Из сопоставления этих двух статей видно, что вторая, социал-демократическая, не остановилась перед тем, чтобы поставить вопрос о политической физиономии самого Юденича и тем самым сказать гораздо больше, чем это сделал правительственный официоз. В основном же расшифровка планов Бермондта и Юденича, которые шли под одним идейным лозунгом, но под различными боевыми знаменами, была произведена вполне_ удовлетворительно и своевременно.

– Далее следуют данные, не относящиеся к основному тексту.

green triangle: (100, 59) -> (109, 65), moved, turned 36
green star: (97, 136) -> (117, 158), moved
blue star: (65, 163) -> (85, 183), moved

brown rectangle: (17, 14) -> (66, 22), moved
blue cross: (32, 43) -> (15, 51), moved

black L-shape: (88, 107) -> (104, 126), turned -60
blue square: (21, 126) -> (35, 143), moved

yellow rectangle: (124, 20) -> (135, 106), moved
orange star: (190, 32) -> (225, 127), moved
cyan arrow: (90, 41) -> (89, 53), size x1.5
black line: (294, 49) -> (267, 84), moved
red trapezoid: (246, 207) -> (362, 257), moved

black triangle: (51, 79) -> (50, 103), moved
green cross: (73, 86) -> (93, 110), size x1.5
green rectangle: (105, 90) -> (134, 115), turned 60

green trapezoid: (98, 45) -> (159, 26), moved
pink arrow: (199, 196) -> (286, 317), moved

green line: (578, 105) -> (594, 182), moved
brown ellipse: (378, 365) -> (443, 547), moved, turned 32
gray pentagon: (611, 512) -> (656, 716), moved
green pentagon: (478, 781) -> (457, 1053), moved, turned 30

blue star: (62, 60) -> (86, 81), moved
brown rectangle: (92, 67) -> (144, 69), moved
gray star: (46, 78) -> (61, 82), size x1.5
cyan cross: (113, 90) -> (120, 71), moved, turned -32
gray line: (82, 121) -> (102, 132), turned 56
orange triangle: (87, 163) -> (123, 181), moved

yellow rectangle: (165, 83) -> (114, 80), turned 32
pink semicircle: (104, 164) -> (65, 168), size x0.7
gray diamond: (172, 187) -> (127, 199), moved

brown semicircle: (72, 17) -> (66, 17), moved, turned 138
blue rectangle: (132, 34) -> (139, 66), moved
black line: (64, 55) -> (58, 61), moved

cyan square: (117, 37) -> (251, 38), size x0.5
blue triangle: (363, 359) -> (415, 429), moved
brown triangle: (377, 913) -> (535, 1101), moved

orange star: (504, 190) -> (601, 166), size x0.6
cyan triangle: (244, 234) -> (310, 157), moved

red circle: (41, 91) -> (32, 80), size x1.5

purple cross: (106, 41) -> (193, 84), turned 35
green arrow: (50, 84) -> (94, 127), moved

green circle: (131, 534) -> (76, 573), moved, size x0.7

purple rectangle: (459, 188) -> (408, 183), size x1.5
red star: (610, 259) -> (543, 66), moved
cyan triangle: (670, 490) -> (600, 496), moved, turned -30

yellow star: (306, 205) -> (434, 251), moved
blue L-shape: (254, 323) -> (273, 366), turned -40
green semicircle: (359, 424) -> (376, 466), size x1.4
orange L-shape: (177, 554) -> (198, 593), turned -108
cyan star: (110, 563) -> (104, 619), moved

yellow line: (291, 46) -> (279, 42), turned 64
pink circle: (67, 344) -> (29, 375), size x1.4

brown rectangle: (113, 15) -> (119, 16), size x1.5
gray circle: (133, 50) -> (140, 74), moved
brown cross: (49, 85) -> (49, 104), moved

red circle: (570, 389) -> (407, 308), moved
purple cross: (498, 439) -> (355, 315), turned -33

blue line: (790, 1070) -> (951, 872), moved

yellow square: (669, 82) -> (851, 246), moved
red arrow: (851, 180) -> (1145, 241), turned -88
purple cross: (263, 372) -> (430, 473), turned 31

Характерно, что помощь Эстонии не дешево обошлась для Латвии. Буржуазия Эстонии, несмотря на соседство с такой же буржуазной Латвией и на нависшую над ними совместно опасность со стороны армии Бермондта, продолжала оставаться по своей природе хищным захватчиком. [492]
Кроме возмещения расходов по организации военной помощи Латвии, Эстония выговорила себе латышский город Валк.
Юденич, встревоженный боевыми действиями армии Бермондта-Авалова, которые приняли серьезный оборот, и опасавшийся за свой тыл, 9 октября издал приказ
О смещении Бермондта с должности командующего Западной русско-немецкой добровольческой армией. Северо-западное правительство со своей стороны также выпустило специальное воззвание к войскам Бермондта, уговаривая их покинуть ряды своей армии и перейти к генералу Юденичу.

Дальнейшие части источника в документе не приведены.